0

There's a deep learning course on Udacity made by Google Brain. One of the course's videos talks about validation and test sets size. That video explains that a change in 30 samples is usually significant, but no demonstration is provided.

I want to know why they say that a change in 30 samples is significant and where this statement comes from.

gung - Reinstate Monica
  • 132,789
  • 81
  • 357
  • 650
susomena
  • 1
  • 1

1 Answers1

2

The important takeaway is:

The bigger your test set, the less noisy the accuracy measure will be.

The intuition is that flipping labels on 1 sample will look like a big improvement in a small test set, but could have just been chance.

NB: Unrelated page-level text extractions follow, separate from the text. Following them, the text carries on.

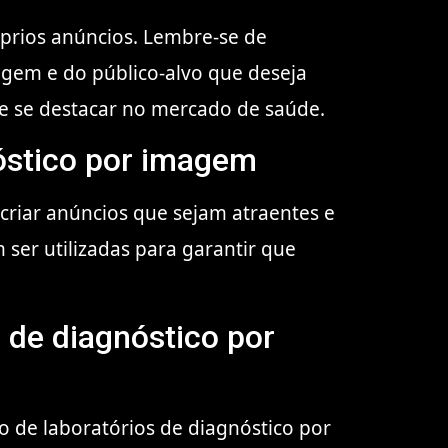
óprios anúncios. Lembre-se de
agem e do público-alvo que deseja
s e se destacar no mercado de saúde.
óstico por imagem
criar anúncios que sejam atraentes e
 ser utilizadas para garantir que
 de diagnóstico por
o de laboratórios de diagnóstico por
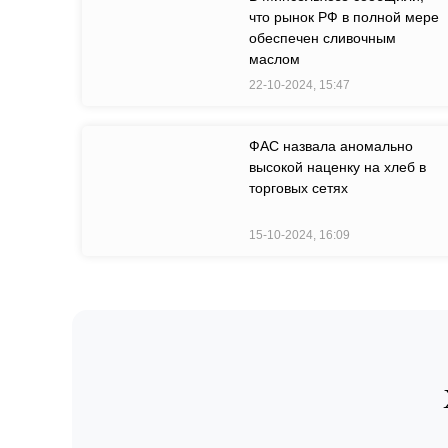
что рынок РФ в полной мере
обеспечен сливочным
маслом
22-10-2024, 15:47
ФАС назвала аномально
высокой наценку на хлеб в
торговых сетях
15-10-2024, 16:09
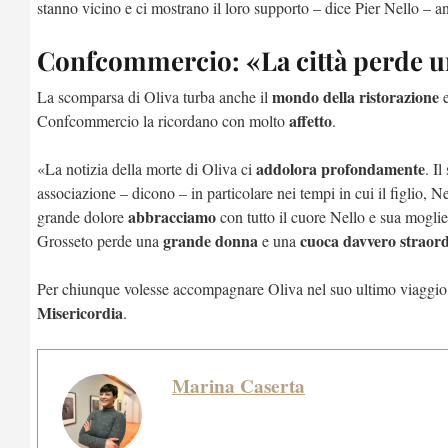
stanno vicino e ci mostrano il loro supporto – dice Pier Nello – a
Confcommercio: «La città perde u
mondo della ristorazione
La scomparsa di Oliva turba anche il
e
affetto
Confcommercio la ricordano con molto
.
addolora profondamente
«La notizia della morte di Oliva ci
. I
associazione – dicono – in particolare nei tempi in cui il figlio, Ne
abbracciamo
grande dolore
con tutto il cuore Nello e sua mogli
grande donna
cuoca davvero straord
Grosseto perde una
e una
Per chiunque volesse accompagnare Oliva nel suo ultimo viaggio 
Misericordia
.
Marina Caserta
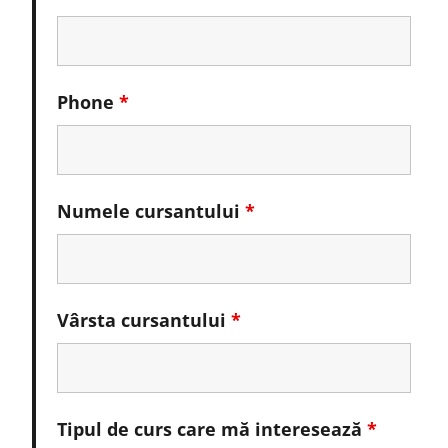
Phone
*
Numele cursantului
*
Vârsta cursantului
*
Tipul de curs care mă interesează
*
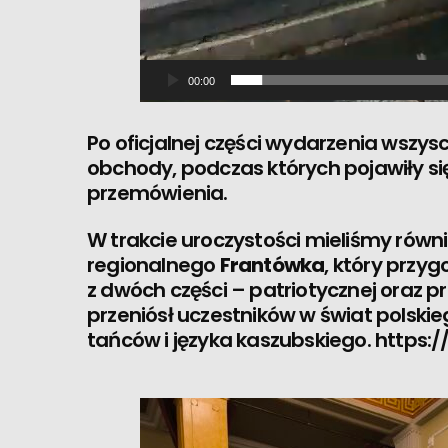
00:00
Po oficjalnej części wydarzenia wszyscy
obchody, podczas których pojawiły s
przemówienia.
W trakcie uroczystości mieliśmy równ
regionalnego
Frantówka
, który przy
z dwóch części – patriotycznej oraz p
przeniósł uczestników w świat polskieg
tańców i języka kaszubskiego.
https:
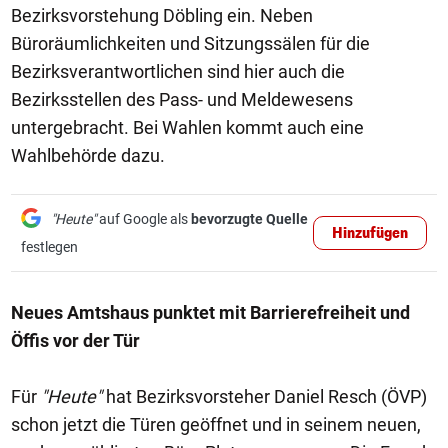
Bezirksvorstehung Döbling ein. Neben
Büroräumlichkeiten und Sitzungssälen für die
Bezirksverantwortlichen sind hier auch die
Bezirksstellen des Pass- und Meldewesens
untergebracht. Bei Wahlen kommt auch eine
Wahlbehörde dazu.
"Heute"
auf Google als
bevorzugte Quelle
Hinzufügen
festlegen
Neues Amtshaus punktet mit Barrierefreiheit und
Öffis vor der Tür
Für
"Heute"
hat Bezirksvorsteher Daniel Resch (ÖVP)
schon jetzt die Türen geöffnet und in seinem neuen,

Don't place much importance on their "rule of thumb" -- in fact they tell statisticians to cover their ears because they are not telling the whole story. If I have a humongous test set with 1 billion samples, and I see that I have 30 more correct samples after changing my model, that could very easily have happened due to chance, not because my new model is actually better. Note though that having 1 billion samples in your test would still be nice because even 0.1% improvement would be flipping labels on many samples.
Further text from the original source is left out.